I buried myself in the couch cushions, listening to the rain outside the window. A grimace on my face, I wiped tears from my cheeks and stared out at the gray, dark sky.
At least it isn’t snowing.
Sticking my feet further in to the crease of the couch cushions, I reached down and pulled up my thick wool socks to my freezing ankles.
I was eight weeks pregnant (another big surprise) and feeling very far away from my family and friends. It wasn’t helping that winter was acting like that relative that maybe doesn’t get the hint that they’ve out stayed their welcome.
“This was not how it was supposed to be,” I grumbled under my breath. “I didn’t want it to be this way.”
I nestled down further beneath my alpaca wool blanket and opened up my Bible. Geoff and I were struggling to make a big life decision, and I was being anything but open. In fact, I was making the experience miserable for both of us.
I was making it about ME instead of WE. I was forgetting that when two become one, God doesn’t just have good plans for one without also having good plans for the other.
I was hesitant to move to North Carolina. Don’t pretend you’re shocked. I was pretty vocal about it. I was excited to start a life with my husband. I was even aware that there are far worse locations than the Blue Ridge Mountains.
But if there’s one thing that I’ve struggled with since I was a kid, it’s this: getting out of my comfort zone and letting God work out the big and beautiful plan that He always has.
Prior to setting up home in these North Carolina Mountains, I was living in my hometown [which happens to be one of the fastest growing, trending places to move] near my family and my childhood friends. I had a fantastic community. I worked with amazing individuals who walked with me through one of my most trying seasons. I knew all the best little bakeries and coffee shops—and come on, it can’t be denied that Nashville has some of the best restaurants around! I loved living downtown. I loved my church. I loved my home.
I was safe and comfortable and thought that staying was exactly what was best for me.
And yet, there I was, the day after we got back from our honeymoon, packing up my vehicle and driving to a small mountain town in North Carolina. Tears rolling down my face, I pulled out of my parents’ driveway and wondered what the days ahead would hold.
Now, before you get the wrong idea, Geoff didn’t force me or drag me to our new home. We made the decision together. We prayed and truly felt The Spirit leading us down this path. I will attest to this. Deep down though, whether I realized it or not, I felt that this path and this call had only been for my husband. I felt left out—confused as to why God had brought us here.
It took us standing in front of another big life decision for me to realize how incorrect my thinking was. How bitter and dirty my heart was. I realized that for so many months, I had been absorbed around myself and my own feelings instead of looking for opportunities to relish in this space God had placed me in.

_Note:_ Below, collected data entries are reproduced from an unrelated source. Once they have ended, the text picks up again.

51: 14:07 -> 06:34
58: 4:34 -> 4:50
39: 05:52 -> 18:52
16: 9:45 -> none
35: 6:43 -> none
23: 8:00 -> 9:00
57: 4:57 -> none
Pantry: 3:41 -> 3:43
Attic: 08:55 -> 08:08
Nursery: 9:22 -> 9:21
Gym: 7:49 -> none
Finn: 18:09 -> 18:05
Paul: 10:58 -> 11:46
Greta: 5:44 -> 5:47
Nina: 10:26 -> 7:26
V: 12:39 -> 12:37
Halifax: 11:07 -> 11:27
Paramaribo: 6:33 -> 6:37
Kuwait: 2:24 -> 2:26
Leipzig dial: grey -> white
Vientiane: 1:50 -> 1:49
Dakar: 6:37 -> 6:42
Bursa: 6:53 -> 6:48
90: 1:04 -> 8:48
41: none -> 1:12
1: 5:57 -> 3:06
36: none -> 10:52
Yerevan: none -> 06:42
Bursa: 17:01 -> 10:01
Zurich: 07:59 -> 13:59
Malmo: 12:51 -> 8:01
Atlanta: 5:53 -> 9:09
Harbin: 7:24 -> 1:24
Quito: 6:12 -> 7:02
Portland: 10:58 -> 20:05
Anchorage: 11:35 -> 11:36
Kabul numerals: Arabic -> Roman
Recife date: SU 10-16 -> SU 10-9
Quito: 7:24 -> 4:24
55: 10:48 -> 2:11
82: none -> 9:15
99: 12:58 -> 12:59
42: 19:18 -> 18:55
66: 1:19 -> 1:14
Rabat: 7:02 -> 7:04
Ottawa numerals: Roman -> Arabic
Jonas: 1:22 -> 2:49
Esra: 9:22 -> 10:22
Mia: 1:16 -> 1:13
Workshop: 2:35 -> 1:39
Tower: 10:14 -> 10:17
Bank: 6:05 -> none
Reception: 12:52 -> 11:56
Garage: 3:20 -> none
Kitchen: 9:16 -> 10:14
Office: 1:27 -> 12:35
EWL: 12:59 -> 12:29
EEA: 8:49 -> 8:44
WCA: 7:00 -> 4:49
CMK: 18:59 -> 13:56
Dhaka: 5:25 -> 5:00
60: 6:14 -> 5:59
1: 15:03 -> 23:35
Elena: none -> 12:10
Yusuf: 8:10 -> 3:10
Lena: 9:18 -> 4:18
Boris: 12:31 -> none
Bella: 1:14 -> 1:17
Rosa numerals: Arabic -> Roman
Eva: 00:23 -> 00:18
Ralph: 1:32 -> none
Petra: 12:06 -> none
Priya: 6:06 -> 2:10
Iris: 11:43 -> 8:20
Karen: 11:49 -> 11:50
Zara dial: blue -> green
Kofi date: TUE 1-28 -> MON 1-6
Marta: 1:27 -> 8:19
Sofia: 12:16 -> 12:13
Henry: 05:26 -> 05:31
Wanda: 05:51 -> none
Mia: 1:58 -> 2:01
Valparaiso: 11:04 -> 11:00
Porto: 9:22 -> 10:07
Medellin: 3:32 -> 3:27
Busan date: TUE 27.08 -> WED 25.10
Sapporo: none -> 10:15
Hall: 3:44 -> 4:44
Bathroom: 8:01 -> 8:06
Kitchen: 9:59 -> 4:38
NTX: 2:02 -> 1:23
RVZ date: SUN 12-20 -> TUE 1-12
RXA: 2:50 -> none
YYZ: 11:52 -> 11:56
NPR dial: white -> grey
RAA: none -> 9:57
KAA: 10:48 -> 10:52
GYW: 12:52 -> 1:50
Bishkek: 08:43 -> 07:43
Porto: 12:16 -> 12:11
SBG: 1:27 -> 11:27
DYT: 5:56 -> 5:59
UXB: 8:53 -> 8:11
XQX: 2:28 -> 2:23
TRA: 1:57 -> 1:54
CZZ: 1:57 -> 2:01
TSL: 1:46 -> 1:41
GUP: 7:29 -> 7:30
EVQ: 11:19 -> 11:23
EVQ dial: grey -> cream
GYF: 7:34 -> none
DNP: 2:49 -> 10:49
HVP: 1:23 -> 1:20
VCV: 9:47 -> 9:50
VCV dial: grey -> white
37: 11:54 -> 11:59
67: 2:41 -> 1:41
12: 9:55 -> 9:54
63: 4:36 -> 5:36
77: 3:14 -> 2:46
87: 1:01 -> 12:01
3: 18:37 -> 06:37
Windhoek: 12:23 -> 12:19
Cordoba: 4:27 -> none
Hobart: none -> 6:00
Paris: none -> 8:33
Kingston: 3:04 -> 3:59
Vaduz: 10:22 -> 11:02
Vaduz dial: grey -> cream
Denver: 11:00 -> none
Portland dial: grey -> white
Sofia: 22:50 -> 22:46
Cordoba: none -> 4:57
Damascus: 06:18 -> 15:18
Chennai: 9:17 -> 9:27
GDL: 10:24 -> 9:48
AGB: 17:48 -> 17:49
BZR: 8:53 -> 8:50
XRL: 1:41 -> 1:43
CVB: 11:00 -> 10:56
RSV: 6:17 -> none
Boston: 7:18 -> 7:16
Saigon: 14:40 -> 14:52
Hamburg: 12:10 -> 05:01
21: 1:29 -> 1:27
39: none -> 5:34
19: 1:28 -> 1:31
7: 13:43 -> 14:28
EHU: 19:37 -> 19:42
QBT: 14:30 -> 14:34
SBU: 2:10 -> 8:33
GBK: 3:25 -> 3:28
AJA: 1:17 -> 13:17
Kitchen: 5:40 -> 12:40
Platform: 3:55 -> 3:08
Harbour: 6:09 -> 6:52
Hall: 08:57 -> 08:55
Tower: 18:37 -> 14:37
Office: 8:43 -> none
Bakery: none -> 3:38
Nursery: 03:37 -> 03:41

And I realized that God will never lead one of us down a path if He doesn’t also have good plans for the other. He doesn’t work that way. He’s the giver of good gifts. There is purpose in all that He does.
And in reflection, moving to Boone has been one of the best things that could have happened to me. The quiet has healed not only my body but my soul. The anxiety I used to struggle with on a daily basis has been replaced with peace. I am healing and have healed from years of health struggles. I’ve met beautiful people who have encouraged my walk with God. My marriage has thrived away from the comfort of what I knew as we have learned to lean on each other. And on any given night, I can walk half a mile and walk among deer and beaver and birds.
Our life is beautiful.
I realized that God had all this specifically for ME as he led us here together.
In the last year, I’ve found that marriage is full of all kinds of decisions. Some are big. Some are small. Some are small but feel bigger than they are. For instance, while creating a budget, we spent way too long deciding how much to spend on each family member on holidays. And then there are the decisions that feel huge—the ones that have the opportunity to impact the course of our life and your lives. Should we take the job? Should we move? Should we buy the house? Should we try to have children? Should we start the adoption process?
The list goes on and on. But I am learning, that if you pray and you walk where the peace is, God will be there. If it looks like God is leading one of you to a new job or a new place but the other feels a little lost—you are not forgotten. You are never an afterthought to God. Neither is your spouse.
God’s will for our lives as a family will never involve leading my husband and me in two different directions. He will lead us both, if we submit to Him and to each other. Peace may not feel constant at first. After all, our own will and desires so often lead us to think and feel and act in certain ways (prime example: my childish meltdown).
Keep walking. Keep trusting. And I truly believe that one day you will look around and realize that YOUR life is beautiful too—perhaps not what you imagined. Perhaps even hard and stretching. But His absolute best for you and your family.